#### [Information provided]
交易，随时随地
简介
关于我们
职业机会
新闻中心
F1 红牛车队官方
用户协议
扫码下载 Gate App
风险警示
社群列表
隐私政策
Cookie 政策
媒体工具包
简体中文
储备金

#### [Required work]
All the data is to be copied over exactly as it stands.

#### [Task response]
交易，随时随地
简介
关于我们
职业机会
新闻中心
F1 红牛车队官方
用户协议
扫码下载 Gate App
风险警示
社群列表
隐私政策
Cookie 政策
媒体工具包
简体中文
储备金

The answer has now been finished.